Example: IOV estimated with SAEM

This example fits an IOV model using SAEM instead of FOCE/FOCEI. It is identical to the standard IOV example in model structure but demonstrates that SAEM fully supports inter-occasion variability (kappa parameters).

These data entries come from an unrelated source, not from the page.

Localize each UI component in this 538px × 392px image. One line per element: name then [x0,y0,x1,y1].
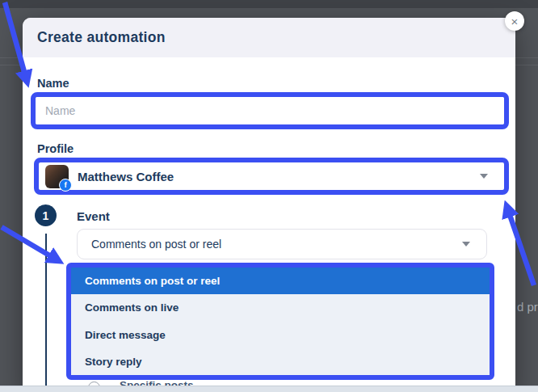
close-icon: × [511,15,519,27]
name-input[interactable] [36,97,504,124]
modal-title: Create automation [37,29,166,46]
dropdown-option-comments-post-reel[interactable]: Comments on post or reel [71,268,490,294]
dropdown-option-story-reply[interactable]: Story reply [71,348,490,375]
background-row-line [515,57,538,58]
profile-label: Profile [37,142,74,155]
name-label: Name [37,77,69,90]
profile-select[interactable]: f Matthews Coffee [34,158,509,195]
event-select[interactable]: Comments on post or reel [77,229,487,259]
name-field-highlight [31,92,509,129]
background-top-band [0,0,538,8]
profile-avatar: f [45,165,69,188]
chevron-down-icon [480,174,488,179]
step-number-badge: 1 [35,204,57,226]
event-select-value: Comments on post or reel [91,238,221,251]
profile-name: Matthews Coffee [78,170,174,183]
close-button[interactable]: × [505,11,524,31]
background-row-line [515,65,538,65]
background-row-line [0,57,23,58]
event-label: Event [77,209,110,223]
step-connector-line [45,234,47,392]
background-partial-text: d pr [517,300,538,314]
background-row-line [0,65,23,65]
dropdown-option-direct-message[interactable]: Direct message [71,322,490,348]
dropdown-option-comments-live[interactable]: Comments on live [71,294,490,321]
event-dropdown-highlight: Comments on post or reel Comments on liv… [66,263,494,380]
bottom-strip [0,386,538,392]
chevron-down-icon [462,242,470,247]
facebook-icon: f [59,179,72,192]
modal-header: Create automation [23,18,515,57]
create-automation-modal: Create automation Name Profile f Matthew… [23,18,515,392]
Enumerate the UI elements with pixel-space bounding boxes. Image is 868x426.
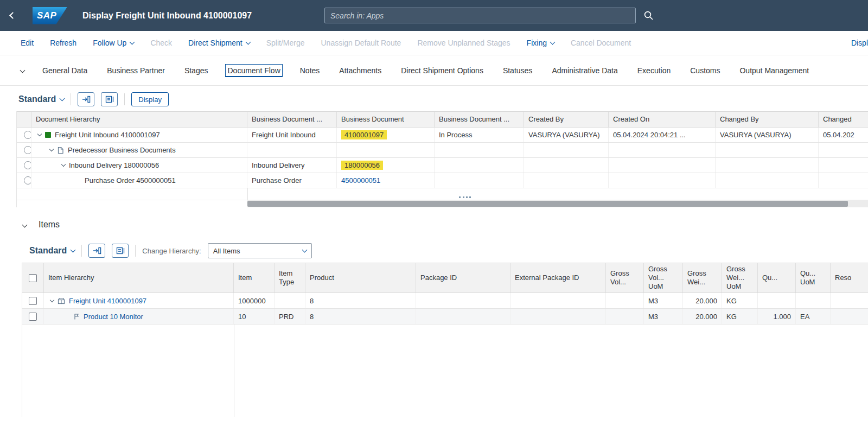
column-header-business-document-status[interactable]: Business Document ... — [435, 112, 524, 127]
column-header-gross-volume[interactable]: Gross Vol... — [606, 263, 644, 293]
display-overflow-button[interactable]: Displ — [851, 39, 868, 47]
tab-administrative-data[interactable]: Administrative Data — [550, 65, 619, 77]
horizontal-scrollbar[interactable] — [247, 200, 868, 207]
table-resize-grip-icon[interactable] — [459, 196, 471, 198]
business-document-type-cell: Freight Unit Inbound — [247, 128, 337, 142]
tree-collapse-icon[interactable] — [50, 297, 54, 302]
remove-unplanned-stages-button: Remove Unplanned Stages — [417, 39, 510, 47]
search-input[interactable] — [324, 8, 636, 23]
tab-output-management[interactable]: Output Management — [738, 65, 810, 77]
collapse-all-button[interactable] — [101, 92, 118, 106]
display-button[interactable]: Display — [131, 92, 169, 106]
chevron-down-icon — [71, 247, 76, 252]
items-collapse-icon[interactable] — [23, 223, 27, 227]
row-select-checkbox[interactable] — [29, 313, 37, 321]
items-empty-area — [22, 325, 868, 417]
docflow-empty-area — [17, 188, 868, 200]
items-section: Items Standard Change Hierarchy: All Ite… — [0, 216, 868, 417]
row-select-radio[interactable] — [24, 176, 31, 185]
docflow-row[interactable]: Purchase Order 4500000051 Purchase Order… — [17, 173, 868, 188]
column-header-item-hierarchy[interactable]: Item Hierarchy — [44, 263, 234, 293]
docflow-row[interactable]: Freight Unit Inbound 4100001097 Freight … — [17, 128, 868, 143]
column-header-quantity-uom[interactable]: Qu... UoM — [796, 263, 831, 293]
hierarchy-filter-select[interactable]: All Items — [208, 243, 312, 258]
expand-all-button[interactable] — [88, 244, 105, 258]
column-header-item[interactable]: Item — [234, 263, 275, 293]
toolbar-separator — [124, 93, 125, 105]
item-cell: 10 — [234, 309, 275, 324]
selection-cell — [17, 158, 31, 173]
search-icon[interactable] — [643, 10, 654, 21]
row-select-checkbox[interactable] — [29, 297, 37, 305]
tab-execution[interactable]: Execution — [636, 65, 672, 77]
column-header-item-type[interactable]: Item Type — [275, 263, 305, 293]
column-header-product[interactable]: Product — [305, 263, 416, 293]
row-select-radio[interactable] — [24, 146, 31, 154]
tab-document-flow[interactable]: Document Flow — [226, 65, 282, 77]
package-id-cell — [416, 309, 510, 324]
tree-collapse-icon[interactable] — [49, 147, 54, 151]
highlighted-document-number: 4100001097 — [341, 130, 387, 139]
hierarchy-cell: Predecessor Business Documents — [31, 143, 247, 157]
scrollbar-thumb[interactable] — [247, 201, 848, 207]
column-header-document-hierarchy[interactable]: Document Hierarchy — [31, 112, 247, 127]
quantity-uom-cell: EA — [796, 309, 831, 324]
hierarchy-label: Predecessor Business Documents — [68, 146, 176, 154]
product-icon — [73, 313, 80, 320]
chevron-down-icon — [130, 40, 135, 45]
refresh-button[interactable]: Refresh — [50, 39, 76, 47]
product-cell: 8 — [305, 309, 416, 324]
items-variant-selector[interactable]: Standard — [29, 246, 75, 256]
back-button[interactable] — [0, 0, 25, 31]
tab-customs[interactable]: Customs — [688, 65, 722, 77]
follow-up-menu-button[interactable]: Follow Up — [93, 39, 134, 47]
document-number-link[interactable]: 4500000051 — [341, 176, 380, 185]
column-header-changed-by[interactable]: Changed By — [716, 112, 819, 127]
docflow-row[interactable]: Predecessor Business Documents — [17, 143, 868, 158]
tree-collapse-icon[interactable] — [61, 162, 66, 167]
hierarchy-cell: Purchase Order 4500000051 — [31, 173, 247, 188]
column-header-quantity[interactable]: Qu... — [758, 263, 796, 293]
cancel-document-button: Cancel Document — [571, 39, 631, 47]
hierarchy-cell: Freight Unit Inbound 4100001097 — [31, 128, 247, 142]
tab-notes[interactable]: Notes — [298, 65, 322, 77]
change-hierarchy-label: Change Hierarchy: — [142, 247, 201, 255]
select-all-cell — [22, 263, 44, 293]
column-header-resource[interactable]: Reso — [831, 263, 868, 293]
collapse-all-button[interactable] — [112, 244, 129, 258]
column-header-external-package-id[interactable]: External Package ID — [510, 263, 606, 293]
tree-collapse-icon[interactable] — [37, 132, 42, 136]
column-header-created-by[interactable]: Created By — [524, 112, 609, 127]
sap-logo-text: SAP — [37, 10, 56, 21]
column-header-package-id[interactable]: Package ID — [416, 263, 510, 293]
header-collapse-icon[interactable] — [21, 68, 24, 72]
fixing-menu-button[interactable]: Fixing — [527, 39, 554, 47]
column-header-gross-weight-uom[interactable]: Gross Wei... UoM — [722, 263, 758, 293]
tab-stages[interactable]: Stages — [183, 65, 210, 77]
hierarchy-link[interactable]: Freight Unit 4100001097 — [69, 297, 146, 305]
items-row[interactable]: Freight Unit 4100001097 1000000 8 M3 20.… — [22, 293, 868, 309]
edit-button[interactable]: Edit — [21, 39, 34, 47]
tab-statuses[interactable]: Statuses — [501, 65, 534, 77]
tab-business-partner[interactable]: Business Partner — [105, 65, 167, 77]
hierarchy-link[interactable]: Product 10 Monitor — [84, 313, 143, 321]
variant-selector[interactable]: Standard — [18, 94, 64, 104]
column-header-business-document-type[interactable]: Business Document ... — [247, 112, 337, 127]
tab-general-data[interactable]: General Data — [41, 65, 89, 77]
docflow-row[interactable]: Inbound Delivery 180000056 Inbound Deliv… — [17, 158, 868, 173]
row-select-radio[interactable] — [24, 131, 31, 139]
column-header-gross-weight[interactable]: Gross Wei... — [683, 263, 722, 293]
hierarchy-filter-value: All Items — [213, 247, 240, 255]
created-on-cell — [609, 173, 716, 188]
column-header-created-on[interactable]: Created On — [609, 112, 716, 127]
column-header-business-document[interactable]: Business Document — [337, 112, 435, 127]
select-all-checkbox[interactable] — [29, 274, 37, 282]
direct-shipment-menu-button[interactable]: Direct Shipment — [188, 39, 250, 47]
tab-direct-shipment-options[interactable]: Direct Shipment Options — [399, 65, 485, 77]
items-row[interactable]: Product 10 Monitor 10 PRD 8 M3 20.000 KG… — [22, 309, 868, 325]
row-select-radio[interactable] — [24, 161, 31, 169]
column-header-gross-volume-uom[interactable]: Gross Vol... UoM — [644, 263, 683, 293]
column-header-changed-on[interactable]: Changed — [819, 112, 868, 127]
expand-all-button[interactable] — [78, 92, 94, 106]
tab-attachments[interactable]: Attachments — [337, 65, 383, 77]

SAEM can be preferable for IOV models because the IOV variance surface is often ill-conditioned for gradient-based methods. SAEM’s stochastic sampling explores the posterior of all random effects — BSV etas and per-occasion kappas together — and is more robust to poor starting values.

Model file

[parameters]
  theta TVCL(0.134, 0.001, 10.0)
  theta TVV(8.1, 0.1, 500.0)
  theta TVKA(1.0, 0.01, 50.0)

  omega ETA_CL ~ 0.07
  omega ETA_V  ~ 0.02
  omega ETA_KA ~ 0.40

  kappa KAPPA_CL ~ 0.04

  sigma PROP_ERR ~ 0.01 (sd)

[individual_parameters]
  CL = TVCL * exp(ETA_CL + KAPPA_CL)
  V  = TVV  * exp(ETA_V)
  KA = TVKA * exp(ETA_KA)

[structural_model]
  pk one_cpt_oral(cl=CL, v=V, ka=KA)

[error_model]
  DV ~ proportional(PROP_ERR)

[fit_options]
  method         = saem
  iov_column     = OCC
  n_exploration  = 150
  n_convergence  = 250
  n_mh_steps     = 3
  omega_burnin   = 20
  adapt_interval = 10
  seed           = 12345
  covariance     = false

The SAEM-specific options:

Option Meaning
n_exploration Phase 1 (stochastic) iterations — sampler explores the posterior
n_convergence Phase 2 (convergence) iterations — step-size anneals to 0
n_mh_steps Metropolis-Hastings proposals per subject per iteration
omega_burnin Hold Ω fixed for this many iterations while the sampler warms up
adapt_interval Cadence (iterations) for MH proposal-scale adaptation

Running

library(ferx)

ex  <- ferx_example("warfarin_iov_saem")
fit <- ferx_fit(ex$model, ex$data)
fit

# IOV output
fit$omega_iov     # estimated KAPPA_CL variance
fit$ebe_kappas    # per-subject, per-occasion kappa EBEs

SAEM → FOCEI chain

For the most accurate results, use SAEM as a warm-up and refine with FOCEI. SAEM finds the basin of attraction; FOCEI polishes to the marginal minimum:

fit_chain <- ferx_fit(
  ex$model, ex$data,
  method = c("saem", "focei"),
  covariance = TRUE
)
fit_chain

Tips

  • SAEM is generally more robust for IOV than pure FOCEI when the IOV variance is small relative to BSV (the surface is weakly identified and flat).
  • covariance = false in the model file is sensible for SAEM-only runs because the FOCE covariance step is more reliable; use SAEM → FOCEI with covariance = TRUE when standard errors are needed.
  • n_exploration = 150 and n_convergence = 250 are conservative defaults. For fast exploratory fits, try 50 + 100; for final runs with many occasions, increase to 300 + 500.